I earned my Ph.D. in 2015 from Politecnico di Milano, Italy, with dissertation titled "Development of Prognostics and Health Management (PHM) Methods for Engineering Systems Operating in Evolving Environments". Now I’m serving as an associate research fellow in Hangzhou International Innovation Institute of Beihang University. As a principal investigator or co-investigator, I have led 18 research projects, including those funded by National Natural Science Foundation of China, "Young Elite Scientists Sponsorship Program" by the China Association for Science and Technology, and Science and Technology Innovation Project of the Central Goverment's Science and Technology Commission. My contributions to the field have been recognized with several awards, including a second-class prize from the Chinese Society of Aeronautics and Astronautics and two second-class prizes for Scientific and Technological Progress.
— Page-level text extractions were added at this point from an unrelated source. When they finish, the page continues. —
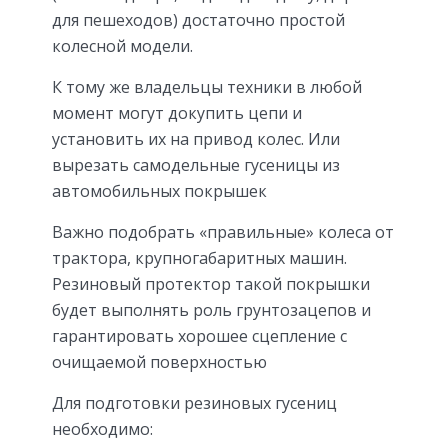
для пешеходов) достаточно простой
колесной модели.
К тому же владельцы техники в любой
момент могут докупить цепи и
установить их на привод колес. Или
вырезать самодельные гусеницы из
автомобильных покрышек
Важно подобрать «правильные» колеса от
трактора, крупногабаритных машин.
Резиновый протектор такой покрышки
будет выполнять роль грунтозацепов и
гарантировать хорошее сцепление с
очищаемой поверхностью
Для подготовки резиновых гусениц
необходимо:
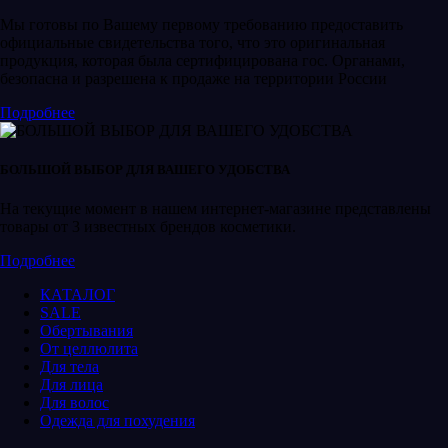
Мы готовы по Вашему первому требованию предоставить
официальные свидетельства того, что это оригинальная
продукция, которая была сертифицирована гос. Органами,
безопасна и разрешена к продаже на территории России
Подробнее
БОЛЬШОЙ ВЫБОР ДЛЯ ВАШЕГО УДОБСТВА
На текущие момент в нашем интернет-магазине представлены
товары от 3 известных брендов косметики.
Подробнее
КАТАЛОГ
SALE
Обертывания
От целлюлита
Для тела
Для лица
Для волос
Одежда для похудения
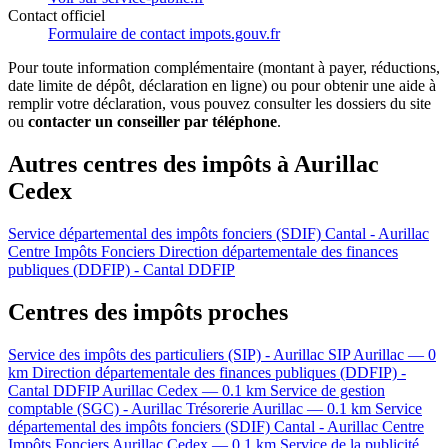
Contact officiel
Formulaire de contact impots.gouv.fr
Pour toute information complémentaire (montant à payer, réductions,
date limite de dépôt, déclaration en ligne) ou pour obtenir une aide à
remplir votre déclaration, vous pouvez consulter les dossiers du site
ou
contacter un conseiller par téléphone
.
Autres centres des impôts à Aurillac
Cedex
Service départemental des impôts fonciers (SDIF) Cantal - Aurillac
Centre Impôts Fonciers
Direction départementale des finances
publiques (DDFIP) - Cantal
DDFIP
Centres des impôts proches
Service des impôts des particuliers (SIP) - Aurillac
SIP
Aurillac — 0
km
Direction départementale des finances publiques (DDFIP) -
Cantal
DDFIP
Aurillac Cedex — 0.1 km
Service de gestion
comptable (SGC) - Aurillac
Trésorerie
Aurillac — 0.1 km
Service
départemental des impôts fonciers (SDIF) Cantal - Aurillac
Centre
Impôts Fonciers
Aurillac Cedex — 0.1 km
Service de la publicité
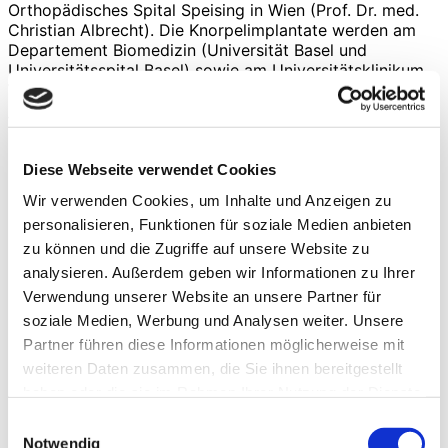
Orthopädisches Spital Speising in Wien (Prof. Dr. med.
Christian Albrecht). Die Knorpelimplantate werden am
Departement Biomedizin (Universität Basel und
Universitätsspital Basel) sowie am Universitätsklinikum
Würzburg hergestellt. Das Projekt mit dem Namen
„ENCANTO“ wird von der Europäischen Union im
Rahmen des Horizon Europe Programms finanziert.
SportClinic Zurich (CH) – PD Dr. Marcus
Diese Webseite verwendet Cookies
Mumme, mmumme@sportclinic.ch
Wir verwenden Cookies, um Inhalte und Anzeigen zu
UniversitätsSpital Basel (CH) – Dr. Gyözö
personalisieren, Funktionen für soziale Medien anbieten
Lehoczky, gyoezoe.lehoczky@unibas.ch
zu können und die Zugriffe auf unsere Website zu
analysieren. Außerdem geben wir Informationen zu Ihrer
Orthopädische Klinik König-Ludwig-Haus, Lehrstuhl für
Orthopädie der Universität Würzburg – Dr. Stephan
Verwendung unserer Website an unsere Partner für
Reppenhagen, s-reppenhagen.klh@uni-wuerzburg.de
soziale Medien, Werbung und Analysen weiter. Unsere
Partner führen diese Informationen möglicherweise mit
Evangelisches Wald-Krankenhaus Spandau, Berlin (D) –
weiteren Daten zusammen, die Sie ihnen bereitgestellt
Prof. Dr. Ulrich Nöth, ulrich.noeth@jsd.de
haben oder die sie im Rahmen Ihrer Nutzung der Dienste
Orthopädisches Spital Speising, Wien (A) – Prof. Dr. med.
gesammelt haben.
Einwilligungsauswahl
Christian Albrecht, christian.albrecht@oss.at
Notwendig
I have also a published over 20 papers as first author or corresponding author in renowned international journals and conferences, with an H-index of 16. I hold 9 national invention patents and have supervised 3 postdoctoral researchers and co-supervised 2 doctoral students.

 

My research interests include the development of intelligent support systems for complex aviation systems, PHM framework design, hybrid diagnostics/prognostics approaches, and the application of deep learning and smart optimization algorithms for PHM in engineering systems.